(Collected data)
---------------

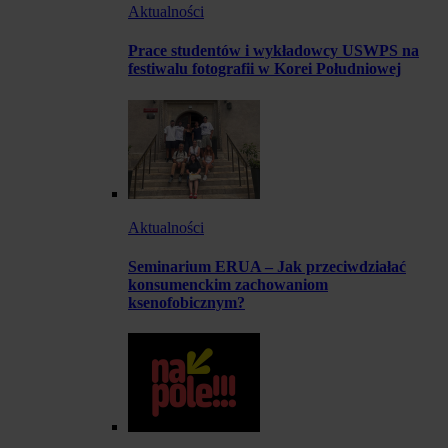
Aktualności
Prace studentów i wykładowcy USWPS na
festiwalu fotografii w Korei Południowej
Aktualności
Seminarium ERUA – Jak przeciwdziałać
konsumenckim zachowaniom
ksenofobicznym?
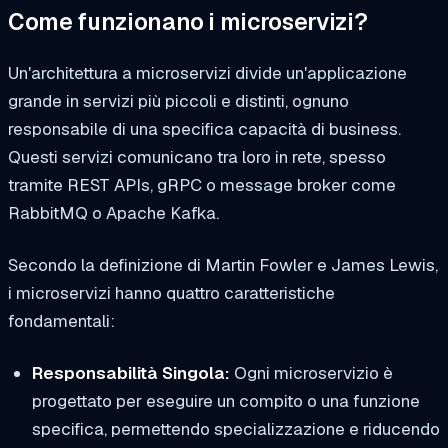
Come funzionano i microservizi?
Un'architettura a microservizi divide un'applicazione
grande in servizi più piccoli e distinti, ognuno
responsabile di una specifica capacità di business.
Questi servizi comunicano tra loro in rete, spesso
tramite REST APIs, gRPC o message broker come
RabbitMQ o Apache Kafka.
Secondo la definizione di Martin Fowler e James Lewis,
i microservizi hanno quattro caratteristiche
fondamentali:
Responsabilità Singola:
Ogni microservizio è
progettato per eseguire un compito o una funzione
specifica, permettendo specializzazione e riducendo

---------------

Lines from the one with "konsumenckim zachowaniom" through the final line of the records are the whole answer; print them exactly, minus any pictures.

_Expected answer:_
konsumenckim zachowaniom
ksenofobicznym?
Come funzionano i microservizi?
Un'architettura a microservizi divide un'applicazione
grande in servizi più piccoli e distinti, ognuno
responsabile di una specifica capacità di business.
Questi servizi comunicano tra loro in rete, spesso
tramite REST APIs, gRPC o message broker come
RabbitMQ o Apache Kafka.
Secondo la definizione di Martin Fowler e James Lewis,
i microservizi hanno quattro caratteristiche
fondamentali:
Responsabilità Singola:
Ogni microservizio è
progettato per eseguire un compito o una funzione
specifica, permettendo specializzazione e riducendo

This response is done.